What makes this more remarkable is the timeline. According to the Smithsonian's reporting on these findings, this behavior likely extends back 30 million years into our shared evolutionary history with apes—long before humans even existed as a species. Chimpanzees didn't learn this from us. We probably inherited the appetite from them. The ability to metabolize ethanol, to seek it out, to tolerate its effects: these are features our primate lineage has been refining since before the first hominins walked upright.

The mechanism is straightforward but revealing. Fruit-bearing trees in tropical forests occasionally ferment naturally due to yeast and bacteria. This fermentation produces ethanol. The smell of fermented fruit is pungent and easily detected. Chimpanzees, possessing keen olfactory senses and the behavioral flexibility to experiment with food sources, discovered these patches and exploited them. The caloric payoff is substantial—fermented fruit provides rapid energy—and the cognitive boost from mild intoxication may have carried advantages in social hierarchies or stress management. Once established, the behavior persisted across generations and became normalized within chimp culture.

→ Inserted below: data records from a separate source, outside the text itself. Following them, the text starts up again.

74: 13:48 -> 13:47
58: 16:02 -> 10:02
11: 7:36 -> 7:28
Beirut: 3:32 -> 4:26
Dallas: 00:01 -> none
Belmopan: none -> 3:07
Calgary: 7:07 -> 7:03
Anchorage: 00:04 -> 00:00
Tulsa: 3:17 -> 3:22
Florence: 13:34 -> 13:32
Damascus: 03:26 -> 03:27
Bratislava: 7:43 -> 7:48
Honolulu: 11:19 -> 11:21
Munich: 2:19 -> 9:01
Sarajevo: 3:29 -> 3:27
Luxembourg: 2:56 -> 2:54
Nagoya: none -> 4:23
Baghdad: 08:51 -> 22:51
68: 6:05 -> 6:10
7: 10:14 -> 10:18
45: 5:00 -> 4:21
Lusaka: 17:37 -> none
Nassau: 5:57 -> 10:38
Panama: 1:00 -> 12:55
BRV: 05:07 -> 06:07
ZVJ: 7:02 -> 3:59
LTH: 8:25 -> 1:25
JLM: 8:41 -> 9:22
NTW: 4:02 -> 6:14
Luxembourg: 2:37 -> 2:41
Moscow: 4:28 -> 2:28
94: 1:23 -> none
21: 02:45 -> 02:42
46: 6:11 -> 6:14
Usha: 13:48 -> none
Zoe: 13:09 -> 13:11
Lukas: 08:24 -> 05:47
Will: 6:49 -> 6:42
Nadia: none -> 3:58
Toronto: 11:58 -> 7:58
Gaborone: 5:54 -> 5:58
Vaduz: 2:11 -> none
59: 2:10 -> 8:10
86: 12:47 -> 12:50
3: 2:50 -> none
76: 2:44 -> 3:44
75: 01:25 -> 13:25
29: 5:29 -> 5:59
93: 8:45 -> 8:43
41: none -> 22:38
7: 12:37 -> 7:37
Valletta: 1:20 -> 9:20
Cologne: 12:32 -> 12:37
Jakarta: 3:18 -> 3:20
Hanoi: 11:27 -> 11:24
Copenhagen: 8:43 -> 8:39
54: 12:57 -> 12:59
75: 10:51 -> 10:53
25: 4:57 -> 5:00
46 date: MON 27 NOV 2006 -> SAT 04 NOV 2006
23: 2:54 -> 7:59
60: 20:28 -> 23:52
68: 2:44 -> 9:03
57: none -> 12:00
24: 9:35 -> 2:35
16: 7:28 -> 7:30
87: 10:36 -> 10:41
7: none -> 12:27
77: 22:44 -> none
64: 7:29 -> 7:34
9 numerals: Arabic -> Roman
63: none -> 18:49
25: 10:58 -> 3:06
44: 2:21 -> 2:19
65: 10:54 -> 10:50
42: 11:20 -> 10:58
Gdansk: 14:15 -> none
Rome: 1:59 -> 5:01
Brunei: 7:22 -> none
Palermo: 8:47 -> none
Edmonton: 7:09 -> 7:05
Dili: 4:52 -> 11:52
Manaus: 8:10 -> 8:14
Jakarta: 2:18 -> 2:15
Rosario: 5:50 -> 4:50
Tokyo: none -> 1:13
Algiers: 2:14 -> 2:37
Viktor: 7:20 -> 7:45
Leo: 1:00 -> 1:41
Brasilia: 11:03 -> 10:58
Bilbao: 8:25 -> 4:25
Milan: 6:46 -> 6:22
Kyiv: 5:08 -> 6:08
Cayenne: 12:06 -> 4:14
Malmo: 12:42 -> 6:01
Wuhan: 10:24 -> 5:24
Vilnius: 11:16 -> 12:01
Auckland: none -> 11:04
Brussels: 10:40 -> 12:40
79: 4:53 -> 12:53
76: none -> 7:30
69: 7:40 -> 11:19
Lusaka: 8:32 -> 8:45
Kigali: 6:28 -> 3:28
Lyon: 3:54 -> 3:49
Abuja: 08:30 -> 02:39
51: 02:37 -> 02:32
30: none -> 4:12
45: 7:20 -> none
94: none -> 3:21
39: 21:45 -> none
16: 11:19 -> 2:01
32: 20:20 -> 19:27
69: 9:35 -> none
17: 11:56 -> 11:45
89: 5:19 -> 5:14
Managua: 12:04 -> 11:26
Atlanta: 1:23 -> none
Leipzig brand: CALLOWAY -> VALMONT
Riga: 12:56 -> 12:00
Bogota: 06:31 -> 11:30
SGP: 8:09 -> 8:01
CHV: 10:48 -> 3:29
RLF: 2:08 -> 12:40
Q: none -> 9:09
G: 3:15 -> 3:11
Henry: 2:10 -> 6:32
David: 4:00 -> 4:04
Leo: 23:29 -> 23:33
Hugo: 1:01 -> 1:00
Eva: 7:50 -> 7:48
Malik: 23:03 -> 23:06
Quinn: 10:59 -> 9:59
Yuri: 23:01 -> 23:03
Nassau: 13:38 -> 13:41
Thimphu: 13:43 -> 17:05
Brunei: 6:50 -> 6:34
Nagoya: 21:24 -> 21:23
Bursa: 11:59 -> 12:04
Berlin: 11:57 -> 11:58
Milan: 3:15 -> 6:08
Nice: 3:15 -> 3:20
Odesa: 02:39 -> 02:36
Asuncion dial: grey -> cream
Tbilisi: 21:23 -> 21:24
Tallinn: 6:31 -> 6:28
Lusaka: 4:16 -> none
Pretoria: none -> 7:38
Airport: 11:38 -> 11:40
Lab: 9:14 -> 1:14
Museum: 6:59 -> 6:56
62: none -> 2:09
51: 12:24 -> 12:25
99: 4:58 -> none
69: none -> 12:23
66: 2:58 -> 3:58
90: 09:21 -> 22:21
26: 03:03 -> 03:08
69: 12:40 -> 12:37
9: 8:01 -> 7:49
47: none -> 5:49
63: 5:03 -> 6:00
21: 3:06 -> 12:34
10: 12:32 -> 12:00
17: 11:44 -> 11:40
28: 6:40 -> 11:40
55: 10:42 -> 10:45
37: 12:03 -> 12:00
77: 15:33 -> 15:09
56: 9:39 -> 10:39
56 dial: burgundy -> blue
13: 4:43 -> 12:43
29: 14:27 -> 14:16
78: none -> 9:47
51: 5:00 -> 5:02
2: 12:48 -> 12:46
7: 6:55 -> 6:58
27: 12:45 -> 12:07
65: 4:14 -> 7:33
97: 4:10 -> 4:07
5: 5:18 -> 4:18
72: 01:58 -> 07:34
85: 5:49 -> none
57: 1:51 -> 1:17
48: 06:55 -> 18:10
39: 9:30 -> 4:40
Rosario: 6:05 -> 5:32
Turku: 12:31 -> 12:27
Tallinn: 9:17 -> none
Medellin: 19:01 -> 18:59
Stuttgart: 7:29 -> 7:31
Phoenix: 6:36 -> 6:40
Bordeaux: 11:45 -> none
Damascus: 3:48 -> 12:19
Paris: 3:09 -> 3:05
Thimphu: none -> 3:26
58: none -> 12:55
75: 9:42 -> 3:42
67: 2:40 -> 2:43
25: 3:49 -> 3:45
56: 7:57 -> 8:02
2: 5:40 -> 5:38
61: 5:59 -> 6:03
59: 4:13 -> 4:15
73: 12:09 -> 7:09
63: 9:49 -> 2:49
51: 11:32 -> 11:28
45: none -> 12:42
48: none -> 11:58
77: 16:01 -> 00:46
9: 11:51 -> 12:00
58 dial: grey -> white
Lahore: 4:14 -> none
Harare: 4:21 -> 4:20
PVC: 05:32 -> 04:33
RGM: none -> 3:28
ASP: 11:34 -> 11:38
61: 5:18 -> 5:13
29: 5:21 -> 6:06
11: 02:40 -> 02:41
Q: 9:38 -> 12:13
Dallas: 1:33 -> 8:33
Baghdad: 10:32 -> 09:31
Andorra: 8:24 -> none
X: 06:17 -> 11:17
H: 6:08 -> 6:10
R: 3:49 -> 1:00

This challenges a foundational myth about human nature: that our relationship with alcohol is uniquely ours, a defining marker of civilization (or its corruption, depending on your view). In reality, we're the descendants of a long line of primates with an evolved predisposition toward fermented food and drink. Our capacity for intoxication, our ability to enjoy it, our willingness to seek it out despite its risks—these aren't modern vices. They're ancient inheritances. We didn't invent the cocktail. We just got very good at mass-producing it.

The implication cuts deeper than a fun fact about animal behavior. If our appetite for alcohol is 30 million years old, shaped by natural selection, then the global struggle with alcohol use disorder isn't a failure of individual willpower or modern society's moral decay. It's a collision between an ancient primate drive—refined in an ancestral environment where fermented fruit was scarce and valuable—and a modern food system that makes ethanol abundant, cheap, and optimized for consumption. Understanding that origin story won't solve the problem. But it might shift how we think about it.